─── RECORDS PROVIDED ───
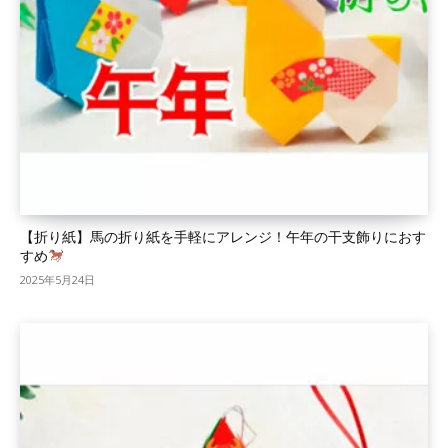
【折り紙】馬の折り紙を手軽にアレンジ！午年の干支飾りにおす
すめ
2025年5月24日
───
─── RECORDS PROVIDED ───
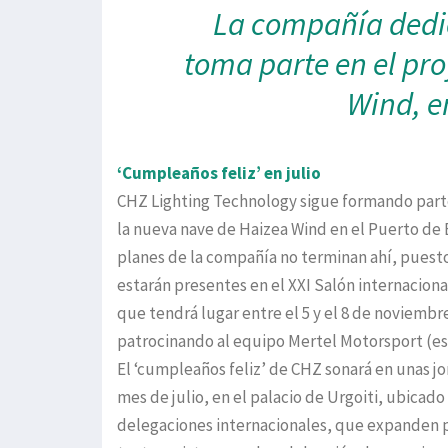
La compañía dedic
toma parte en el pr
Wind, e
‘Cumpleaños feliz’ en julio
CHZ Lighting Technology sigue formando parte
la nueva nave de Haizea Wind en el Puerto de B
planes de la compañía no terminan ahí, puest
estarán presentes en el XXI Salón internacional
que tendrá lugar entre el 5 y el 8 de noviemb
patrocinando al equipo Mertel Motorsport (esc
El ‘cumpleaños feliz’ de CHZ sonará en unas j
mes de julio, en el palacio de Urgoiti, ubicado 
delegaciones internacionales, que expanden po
───
- _WORK ORDER_: In the listing above, find the line with "feliz’ en julio" and the line with "delegaciones internacionales, que expanden po". Output those two lines and every line between them, exactly as written.

- _WRITTEN ANSWER_:
‘Cumpleaños feliz’ en julio
CHZ Lighting Technology sigue formando parte
la nueva nave de Haizea Wind en el Puerto de B
planes de la compañía no terminan ahí, puest
estarán presentes en el XXI Salón internacional
que tendrá lugar entre el 5 y el 8 de noviemb
patrocinando al equipo Mertel Motorsport (esc
El ‘cumpleaños feliz’ de CHZ sonará en unas j
mes de julio, en el palacio de Urgoiti, ubicado 
delegaciones internacionales, que expanden po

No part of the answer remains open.